Suppose our goal is to have Python read a sentence and extract some content from it. The most common application is sentiment analysis, wherein Python scans over a sentence and tells us whether the sentence has a particular sentiment (e.g. "good" or "bad").
For example:
"We had an awful quarter, sales have been terrible."
has a negative tone. Python can detect this tone by being fed a list of negative words (which would include "awful" and "terrible") and then finding those words in the example sentence. This application is fairly straight-forward; the sample code below tells us the sentence is 100% negative.
# example sentence
sentence = "We had an awful quarter, sales have been terrible."
# example tone lists (real lists would be much longer than these)
positive_words = ["great", "tremendous", "amazing"]
negative_words = ["awful", "terrible", "horrific"]
# tone = num. neg. words / (num. neg. words + num. pos. words)
num_pos = len([word for word in sentence.split() if word in positive_words])
num_neg = len([word for word in sentence.split() if word in negative_words])
tone = num_neg / (num_neg + num_pos)
print(tone)
1.0
We can go deeper than this. Python has modules that allow us to unpack the grammar of a sentence. By doing so, we can look for more specific types of content. Here, we'll consider a search for news articles that report management issued guidance.

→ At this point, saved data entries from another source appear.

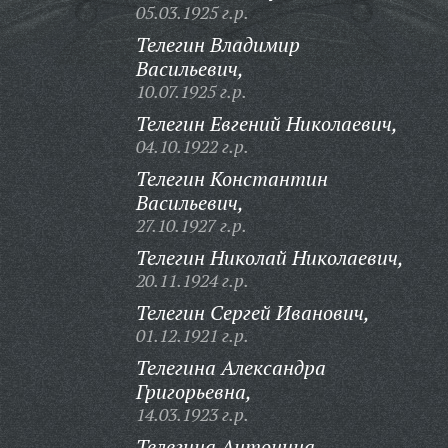
05.03.1925 г.р.
Телегин Владимир
Васильевич,
10.07.1925 г.р.
Телегин Евгений Николаевич,
04.10.1922 г.р.
Телегин Константин
Васильевич,
27.10.1927 г.р.
Телегин Николай Николаевич,
20.11.1924 г.р.
Телегин Сергей Иванович,
01.12.1921 г.р.
Телегина Александра
Григорьевна,
14.03.1923 г.р.
Телегина Антонина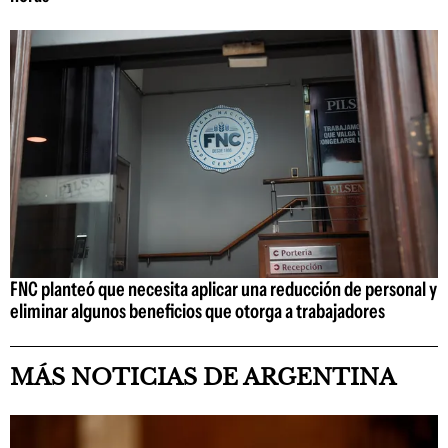
FNC planteó que necesita aplicar una reducción de personal y
eliminar algunos beneficios que otorga a trabajadores
MÁS NOTICIAS DE ARGENTINA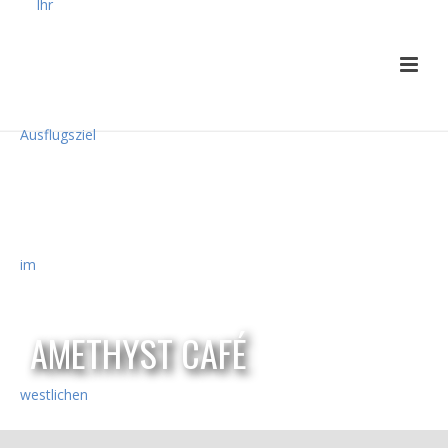
AMETHYST CAFÉ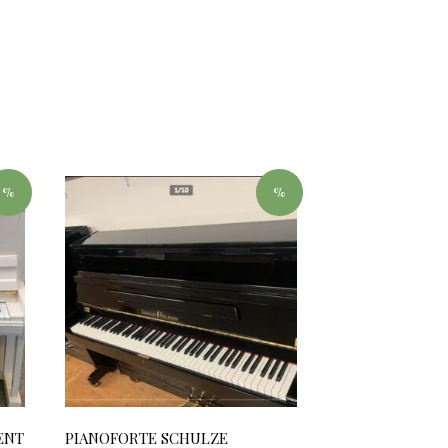
%
%
ENT
PIANOFORTE SCHULZE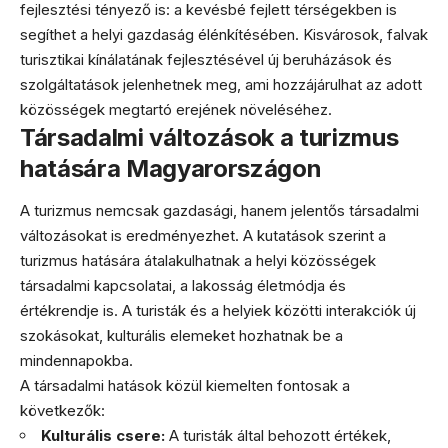
fejlesztési tényező is: a kevésbé fejlett térségekben is
segíthet a helyi gazdaság élénkítésében. Kisvárosok, falvak
turisztikai kínálatának fejlesztésével új beruházások és
szolgáltatások jelenhetnek meg, ami hozzájárulhat az adott
közösségek megtartó erejének növeléséhez.
Társadalmi változások a turizmus
hatására Magyarországon
A turizmus nemcsak gazdasági, hanem jelentős társadalmi
változásokat is eredményezhet. A kutatások szerint a
turizmus hatására átalakulhatnak a helyi közösségek
társadalmi kapcsolatai, a lakosság életmódja és
értékrendje is. A turisták és a helyiek közötti interakciók új
szokásokat, kulturális elemeket hozhatnak be a
mindennapokba.
A társadalmi hatások közül kiemelten fontosak a
következők:
Kulturális csere:
A turisták által behozott értékek,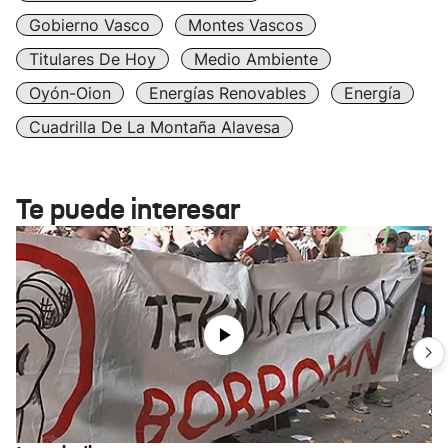
Gobierno Vasco
Montes Vascos
Titulares De Hoy
Medio Ambiente
Oyón-Oion
Energías Renovables
Energía
Cuadrilla De La Montaña Alavesa
Te puede interesar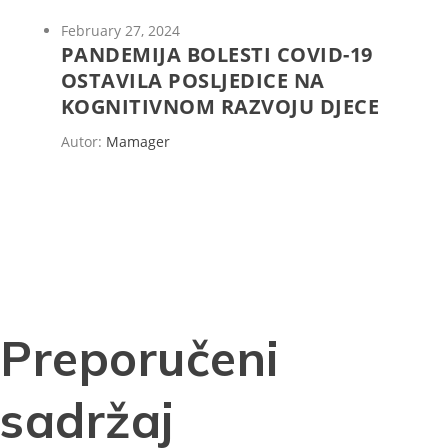
February 27, 2024
PANDEMIJA BOLESTI COVID-19
OSTAVILA POSLJEDICE NA
KOGNITIVNOM RAZVOJU DJECE
Autor:
Mamager
Preporučeni
sadržaj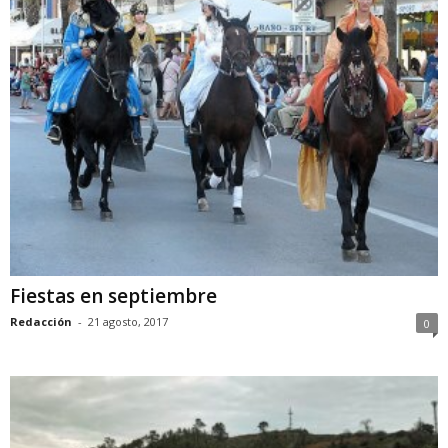
Fiestas en septiembre
Redacción
-
21 agosto, 2017
0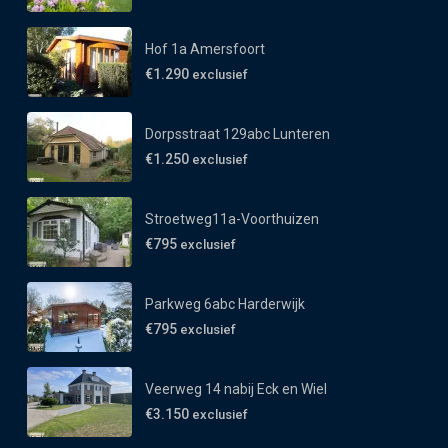
Hof 1a Amersfoort
€1.290
exclusief
Dorpsstraat 129abc Lunteren
€1.250
exclusief
Stroetweg11a-Voorthuizen
€795
exclusief
Parkweg 6abc Harderwijk
€795
exclusief
Veerweg 14 nabij Eck en Wiel
€3.150
exclusief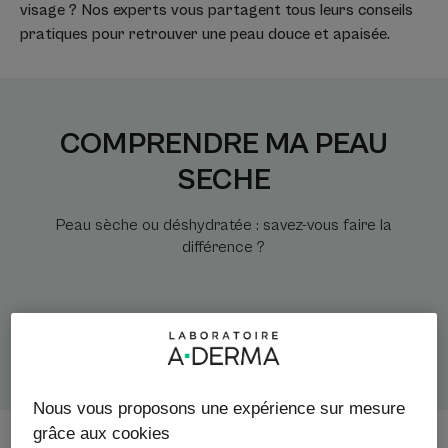
visage ? Nos experts vous partagent tous leurs conseils
pratiques pour retrouver une peau douce et apaisée.
COMPRENDRE MA PEAU
SECHE
Peau sèche ou déshydratée : savez-vous faire la
différence ?
Nous vous proposons une expérience sur mesure
grâce aux cookies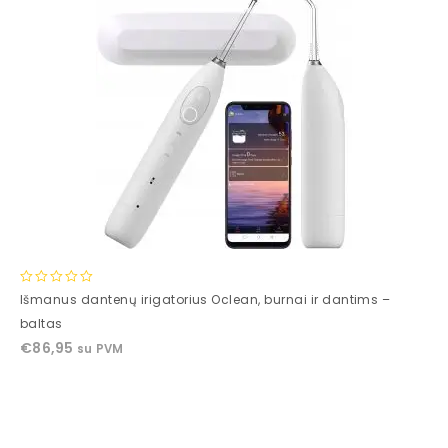
0
Išmanus dantenų irigatorius Oclean, burnai ir dantims –
out
baltas
of
€
86,95
su PVM
5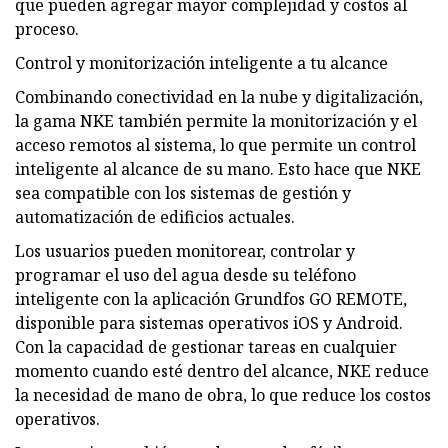
que pueden agregar mayor complejidad y costos al
proceso.
Control y monitorización inteligente a tu alcance
Combinando conectividad en la nube y digitalización,
la gama NKE también permite la monitorización y el
acceso remotos al sistema, lo que permite un control
inteligente al alcance de su mano. Esto hace que NKE
sea compatible con los sistemas de gestión y
automatización de edificios actuales.
Los usuarios pueden monitorear, controlar y
programar el uso del agua desde su teléfono
inteligente con la aplicación Grundfos GO REMOTE,
disponible para sistemas operativos iOS y Android.
Con la capacidad de gestionar tareas en cualquier
momento cuando esté dentro del alcance, NKE reduce
la necesidad de mano de obra, lo que reduce los costos
operativos.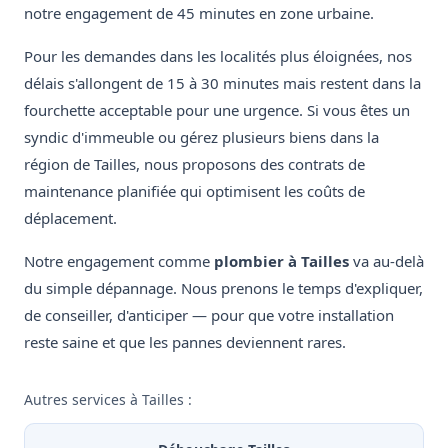
notre engagement de 45 minutes en zone urbaine.
Pour les demandes dans les localités plus éloignées, nos
délais s'allongent de 15 à 30 minutes mais restent dans la
fourchette acceptable pour une urgence. Si vous êtes un
syndic d'immeuble ou gérez plusieurs biens dans la
région de Tailles, nous proposons des contrats de
maintenance planifiée qui optimisent les coûts de
déplacement.
Notre engagement comme
plombier à Tailles
va au-delà
du simple dépannage. Nous prenons le temps d'expliquer,
de conseiller, d'anticiper — pour que votre installation
reste saine et que les pannes deviennent rares.
Autres services à Tailles :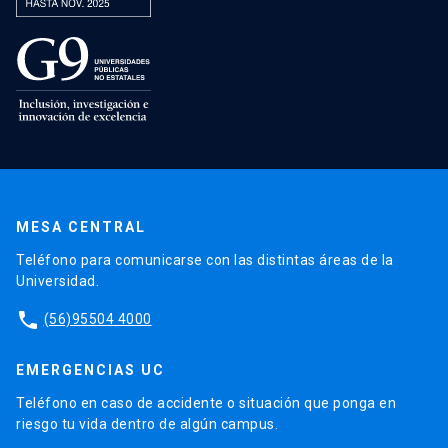
MESA CENTRAL
Teléfono para comunicarse con las distintas áreas de la
Universidad.
phone
(56)95504 4000
EMERGENCIAS UC
Teléfono en caso de accidente o situación que ponga en
riesgo tu vida dentro de algún campus.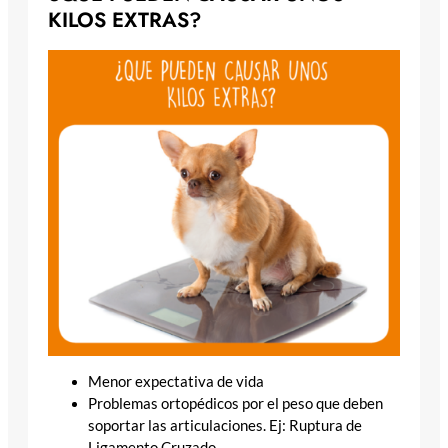
KILOS EXTRAS?
Menor expectativa de vida
Problemas ortopédicos por el peso que deben
soportar las articulaciones. Ej: Ruptura de
Ligamento Cruzado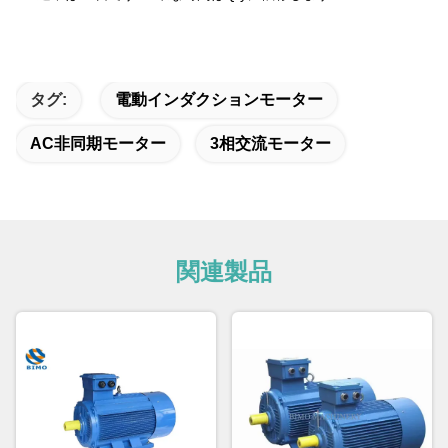
タグ:
電動インダクションモーター
AC非同期モーター
3相交流モーター
関連製品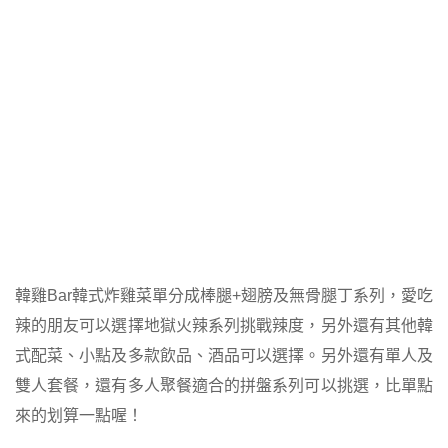
韓雞Bar韓式炸雞菜單分成棒腿+翅膀及無骨腿丁系列，愛吃
辣的朋友可以選擇地獄火辣系列挑戰辣度，另外還有其他韓
式配菜、小點及多款飲品、酒品可以選擇。另外還有單人及
雙人套餐，還有多人聚餐適合的拼盤系列可以挑選，比單點
來的划算一點喔！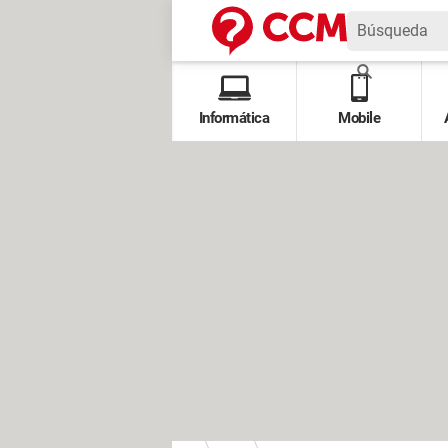
Informática
Mobile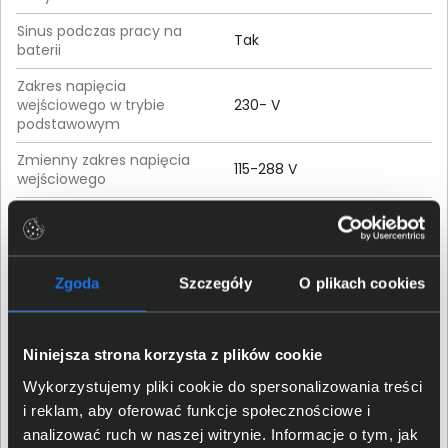
Sinus podczas pracy na
Tak
baterii
Zakres napięcia
wejściowego w trybie
230- V
podstawowym
Zmienny zakres napięcia
115-288 V
wejściowego
Właściwości fizyczne
Zgoda
Szczegóły
O plikach cookies
Typ obudowy
RACK, Tower
Kolor obudowy
Czarny
Niniejsza strona korzysta z plików cookie
Wykorzystujemy pliki cookie do spersonalizowania treści
Waga produktu
21,00 kg
i reklam, aby oferować funkcje społecznościowe i
analizować ruch w naszej witrynie. Informacje o tym, jak
Wysokość (mm)
430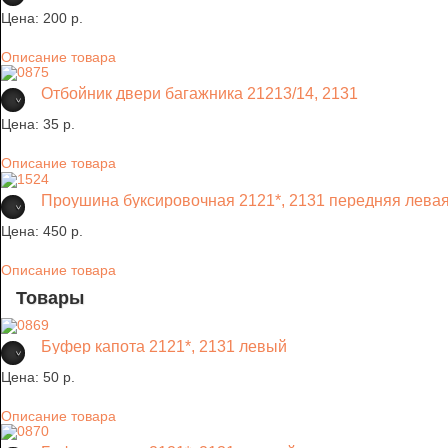
Цена:
200 p.
Описание товара
Отбойник двери багажника 21213/14, 2131
Цена:
35 p.
Описание товара
Проушина буксировочная 2121*, 2131 передняя лева
Цена:
450 p.
Описание товара
Товары
Буфер капота 2121*, 2131 левый
Цена:
50 p.
Описание товара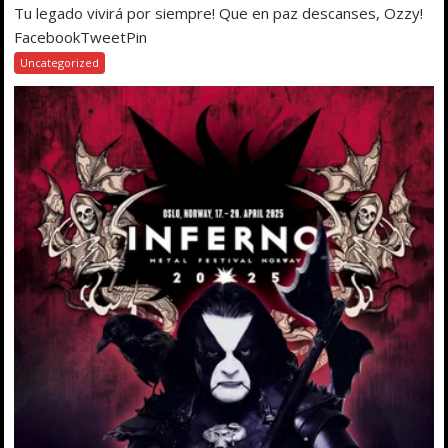
Tu legado vivirá por siempre! Que en paz descanses, Ozzy!
FacebookTweetPin
Uncategorized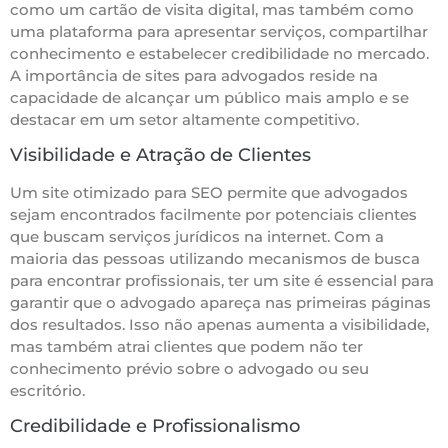
como um cartão de visita digital, mas também como
uma plataforma para apresentar serviços, compartilhar
conhecimento e estabelecer credibilidade no mercado.
A importância de sites para advogados reside na
capacidade de alcançar um público mais amplo e se
destacar em um setor altamente competitivo.
Visibilidade e Atração de Clientes
Um site otimizado para SEO permite que advogados
sejam encontrados facilmente por potenciais clientes
que buscam serviços jurídicos na internet. Com a
maioria das pessoas utilizando mecanismos de busca
para encontrar profissionais, ter um site é essencial para
garantir que o advogado apareça nas primeiras páginas
dos resultados. Isso não apenas aumenta a visibilidade,
mas também atrai clientes que podem não ter
conhecimento prévio sobre o advogado ou seu
escritório.
Credibilidade e Profissionalismo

To begin, consider an obvious instance of management guidance:
"XYZ announced that earnings will increase this year."
No sentence could be more plain than this. XYZ, the hypothetical company in the example above, announces that earnings are expected to increase this year. Because the topic ("earnings") pertains to a future period ("this year") rather than a prior period (e.g. "last quarter"), the statement is forward-looking.
The task for finding management issued guidance can be broken down into three parts:
Let's start with task (1). Given a sentence
sent = 'XYZ announced that earnings will increase this year.'
Begin by looking for earnings-related words:
# list of financial words/phrases, the full list could be much longer
earnings_words = ['earnings', 'profitability', 'dollars per share']
# scan over earnings_words and check whether these words appear in the sentence of interest
[w in sent for w in earnings_words]
[True, False, False]
Over the three words in the list earnings_words
, the first of these ("earnings") appears in the sentence.
Next look for forward-looking language:
# list of forward-looking words, the full list could be much longer
forward_words = ['forecasted', 'estimated', 'will', 'expected']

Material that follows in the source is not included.